- About this task
Having located the line with "monthly payments instead of yearly", print it and each remaining line exactly, stopping at the end of the material and omitting pictures.

- Task input
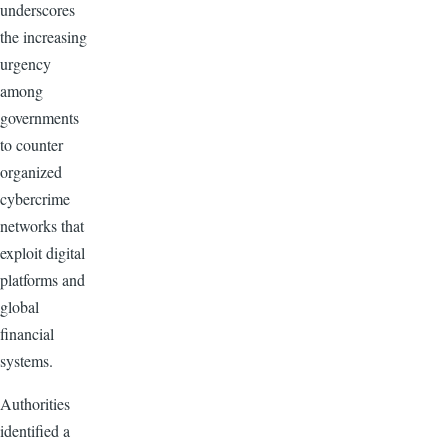
underscores
the increasing
urgency
among
governments
to counter
organized
cybercrime
networks that
exploit digital
platforms and
global
financial
systems.
Authorities
identified a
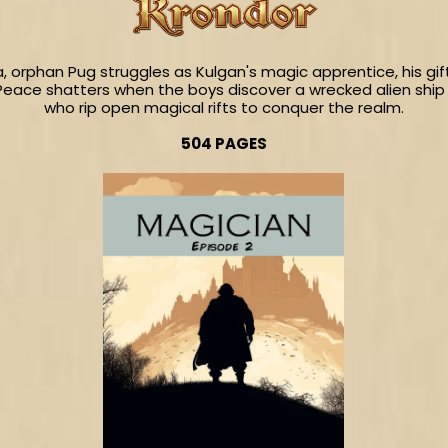
a, orphan Pug struggles as Kulgan's magic apprentice, his 
Peace shatters when the boys discover a wrecked alien ship 
who rip open magical rifts to conquer the realm.
504 PAGES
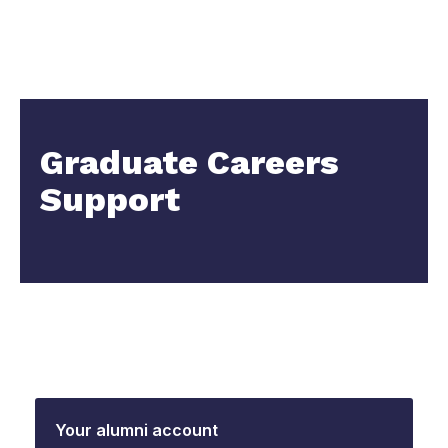
Graduate Careers
Support
Your alumni account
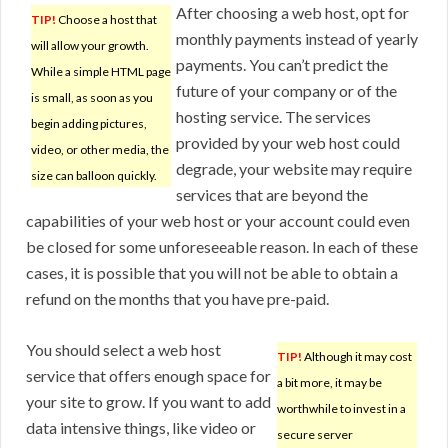
After choosing a web host, opt for
TIP!
Choose a host that
monthly payments instead of yearly
will allow your growth.
payments. You can’t predict the
While a simple HTML page
future of your company or of the
is small, as soon as you
hosting service. The services
begin adding pictures,
provided by your web host could
video, or other media, the
degrade, your website may require
size can balloon quickly.
services that are beyond the
capabilities of your web host or your account could even
be closed for some unforeseeable reason. In each of these
cases, it is possible that you will not be able to obtain a
refund on the months that you have pre-paid.
You should select a web host
TIP!
Although it may cost
service that offers enough space for
a bit more, it may be
your site to grow. If you want to add
worthwhile to invest in a
data intensive things, like video or
secure server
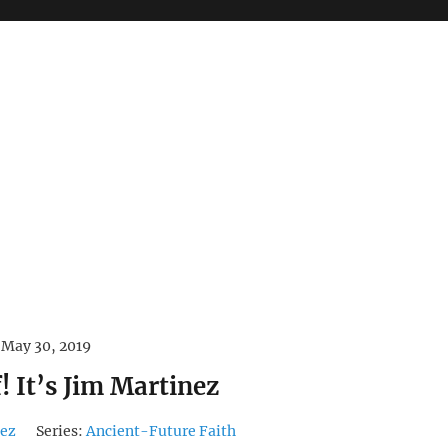
May 30, 2019
! It’s Jim Martinez
nez
Series:
Ancient-Future Faith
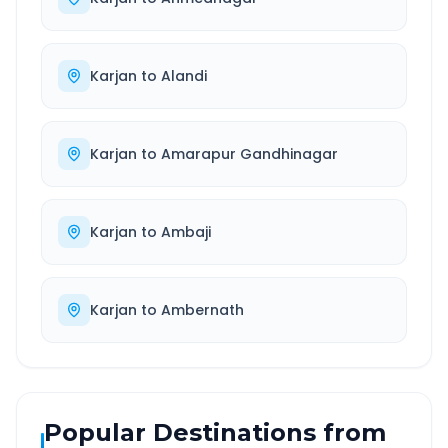
Karjan
to
Alandi
Karjan
to
Amarapur Gandhinagar
Karjan
to
Ambaji
Karjan
to
Ambernath
Popular Destinations from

- Task result
monthly payments instead of yearly
will allow your growth.
payments. You can’t predict the
While a simple HTML page
future of your company or of the
is small, as soon as you
hosting service. The services
begin adding pictures,
provided by your web host could
video, or other media, the
degrade, your website may require
size can balloon quickly.
services that are beyond the
capabilities of your web host or your account could even
be closed for some unforeseeable reason. In each of these
cases, it is possible that you will not be able to obtain a
refund on the months that you have pre-paid.
You should select a web host
TIP!
Although it may cost
service that offers enough space for
a bit more, it may be
your site to grow. If you want to add
worthwhile to invest in a
data intensive things, like video or
secure server
May 30, 2019
! It’s Jim Martinez
nez
Series:
Ancient-Future Faith
Karjan
to
Alandi
Karjan
to
Amarapur Gandhinagar
Karjan
to
Ambaji
Karjan
to
Ambernath
Popular Destinations from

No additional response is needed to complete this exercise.